There are ten public schools in the City of New Brunswick, which are operated by the New Brunswick Board of Education and serve the vast majority of children in the city.
Until 2012, New Brunswick was the only municipality in Middlesex County that did not directly elect its Board of Education. In November of that year, voters narrowly decided to change to an elected board.
Now, each year, elections are held in April for the three of the nine seats on the board. Board meetings are still not recorded or televised, unlike many other school districts.
The Board of Education members are President Patricia Sadwoski, Benito Ortiz, Dale Caldwell, Emra Seawood, Edward Spencer, Franchesca Rodriguez, Ronald Hush, Patricia Varela, and Jennifer Shukaitis.
Only Sadowski and Ortiz have faced challengers in the elections. Shukaitis is the only unelected member, as she was appointed in June 2015 to replace John Krenos, who resigned. The other board members have run for election, but faced no opposition.
The Superintendent of Schools is Richard Kaplan, but he is set to retire at the end of the 2014-2015 school year. Aubrey Johnson was hired to replace Kaplan starting July 1, 2015.
New Brunswick is one of 31 school districts in New Jersey known as "Abbott districts," because they receive special court-mandated state funding as a result of the well-known Abbott v. Burke NJ State Supreme Court ruling.
New Brunswick Public Schools operates seven elementary schools: Redshaw, Roosevelt, Lincoln, Woodrow Wilson, Paul Robeson, Lord Stirling, and McKinley. A pair of private schools known as St. Peter's are currently undergoing a renovation that would make them into a new elementary school.
NBPS also operates New Brunswick Middle School and two High Schools: New Brunswick High School and Health Sciences Technology High School.
The city also operates an Adult Learning Center, one of the few adult high schools in the area.
New Brunswick Free Public Library
The city operates a free public library on Livingston Avenue. The library was built, after much controversy, using funds from industrialist Andrew Carnegie and was completed in 1903.
Adjacent to the library is the Henry Guest House, a historic farmhouse that was moved to its current location in 1926.

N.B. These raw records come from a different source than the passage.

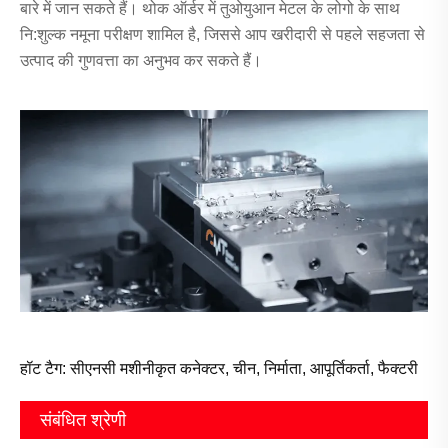
बारे में जान सकते हैं। थोक ऑर्डर में तुओयुआन मेटल के लोगो के साथ
नि:शुल्क नमूना परीक्षण शामिल है, जिससे आप खरीदारी से पहले सहजता से
उत्पाद की गुणवत्ता का अनुभव कर सकते हैं।
हॉट टैग: सीएनसी मशीनीकृत कनेक्टर, चीन, निर्माता, आपूर्तिकर्ता, फैक्टरी
संबंधित श्रेणी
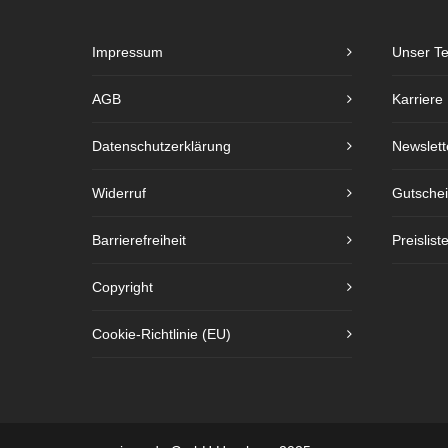
Impressum
Unser T
AGB
Karriere
Datenschutzerklärung
Newslett
Widerruf
Gutsche
Barrierefreiheit
Preislist
Copyright
Cookie-Richtlinie (EU)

Private and Charter Schools
In addition to the city's public schools, New Brunswick is also home to the Greater Brunswick Charter School, which serves residents of New Brunswick and several surrounding municipalities.
In June 2010, St. Peter's High School, the city's last private school closed. At one time, eight private elementary and secondary schools were operated by the Roman Catholic Diocese in the city.
Middlesex County Vocational Technical School on Easton Avenue closed several years ago.
Temporary Warehouse Schools
From 1916 to 1964, high school students in New Brunswick attended what would later become Chester A. Redshaw Elementary School. In 1964, the New Brunswick High School moved to Livingston Avenue near the border with North Brunswick. In January 2010, the High School moved to its current location on Route 27 along the border with Franklin Township.
Redshaw Elementary was demolished in 2006 to make way for a replacement elementary school, but a now defunct state agency responsible for building and expanding schools, the School Construction Corporation (SCC), announced 27 school projects including the new Redshaw would be canceled due to unacceptable cost overruns on other projects. The plot of land that the school used to occupy is fenced off and vacant.
Before being shut down and dismantled, the SCC announced the final approvals for the construction of a new New Brunswick High School.
Currently, due to overcrowding, those who would be attending Redshaw Elementary are just some of the students that have attended classes in two large warehouses on Van Dyke Avenue leased by the Board of Education for much of the past decade.